To its credit, the SMH story doesn't make it out to be quite so easy as my non-developer colleagues sometimes seem to think it is, and nor is its hero made out to be particularly wealthy. Nonetheless, My Career and similar publications only interview winners: people reading the employment pages of the newspaper aren't likely to be seduced by the lives of sessional academics, out-of-work actors and other frustrated folks.
I suppose a gung-ho business type might say that I lack the entrepreneurial spirit required to create an opportunity that would make me rich. Perhaps I do: I'm typically risk-averse and I didn't take up engineering because I was interested in running businesses (or, for that matter, because I expected to be wealthy). But I think such gung-ho-ness might also be glossing over the part of the definition of entrepreneur that involves being the one who bears the risk of an enterprise. Cherry-picking the fates of successful entrepreneurs, who accepted the risk and won, ignores the fate of the many entrepreneurs who accepted the risk and lost. The result is the dubious supposition that entrepreneurial behaviour is a sure path to wealth.

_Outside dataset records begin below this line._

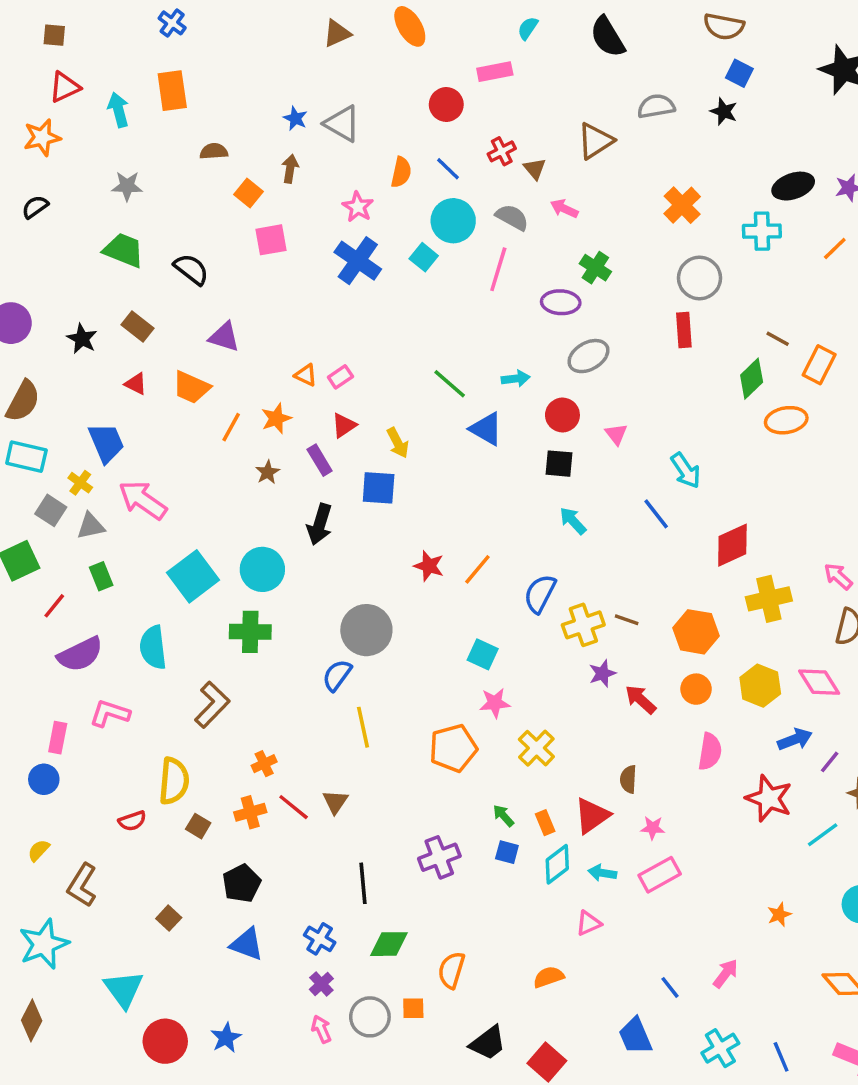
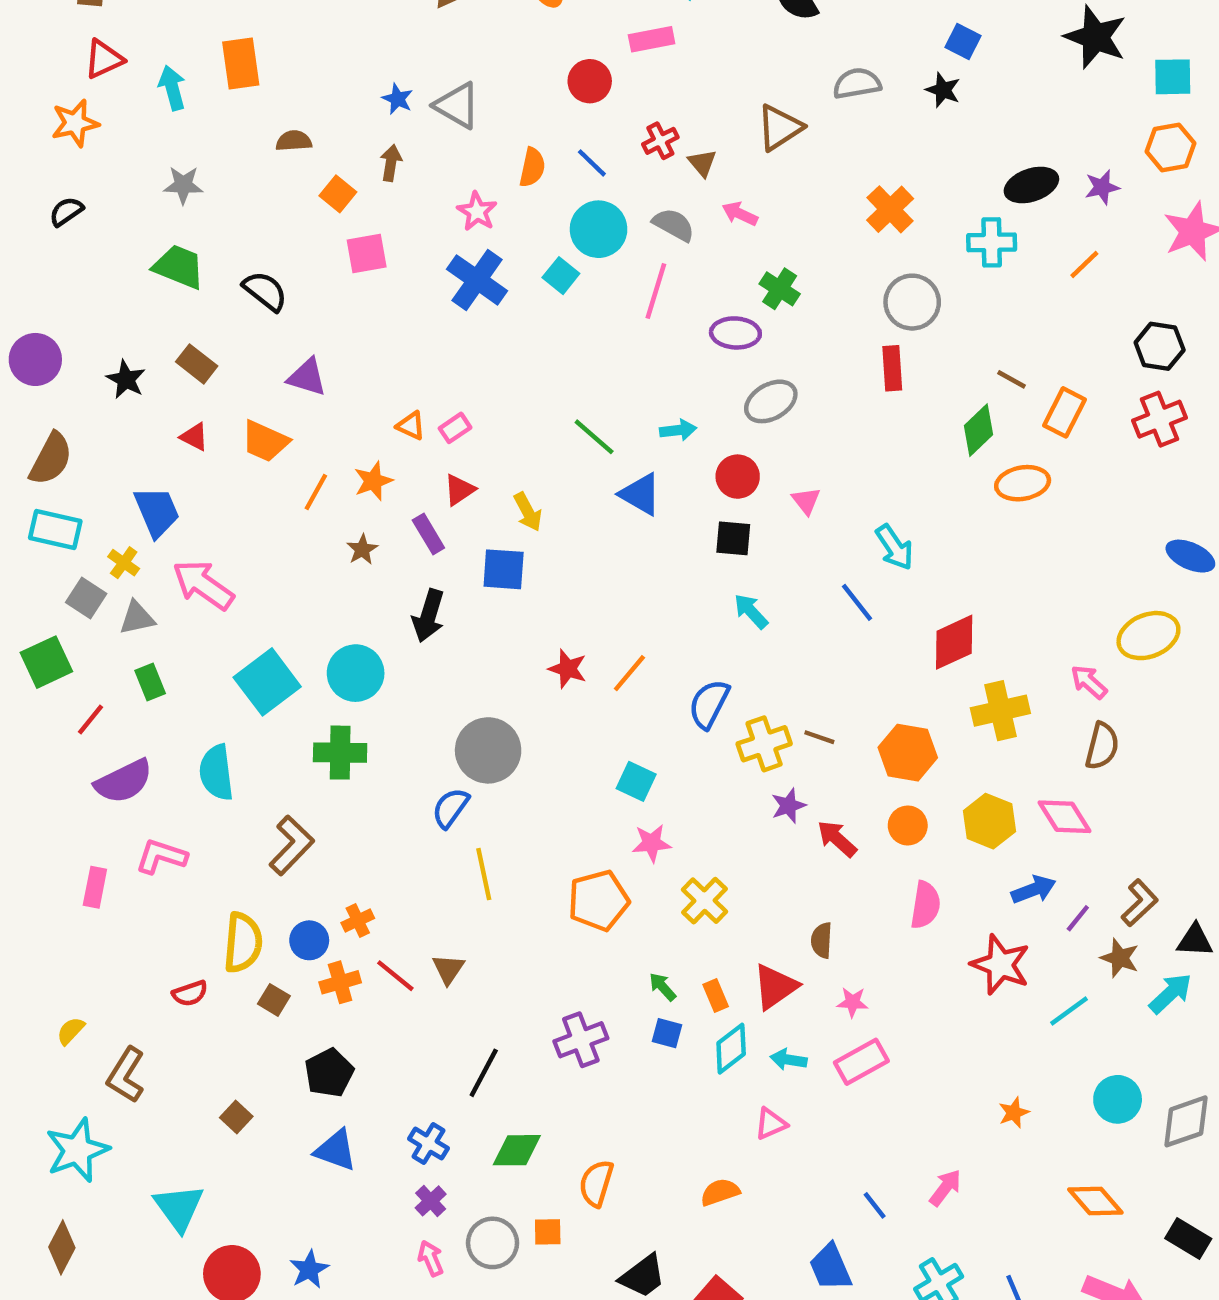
blue circle: (44, 779) -> (309, 940), moved
black line: (363, 883) -> (484, 1073), turned 33

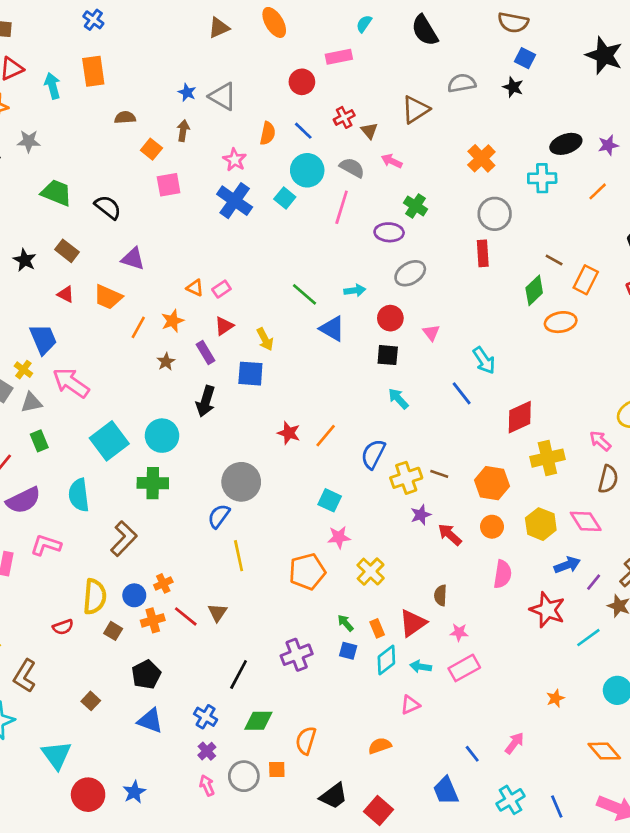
gray star: (183, 185) -> (29, 141), moved

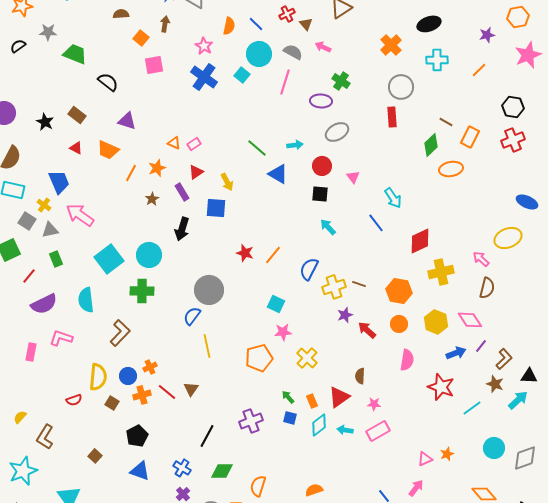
black ellipse: (566, 144) -> (429, 24), moved
green trapezoid: (56, 193) -> (75, 54), moved
purple line: (594, 582) -> (481, 346), moved
pink triangle: (410, 705) -> (425, 459), moved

Coincidentally, the April 2014 issue of IEEE Spectrum contained an insert full of advice to job-seeking graduates that nicely illustrates this sort of cherry-picking, apparently unconsciously: three short articles outlining all the wonderful job opportunities that exist throughout the world are followed by a long article (How to Stand Out in Your Job Search) describing how graduates can stand out from the hundreds of other graduates also seeking such opportunities. Sure, someone out of those hundreds is going to end up with the job, and you have to be in it to win it, but surely no level-headed assessment of such competition could conclude that everyone, or even many people, are destined to win.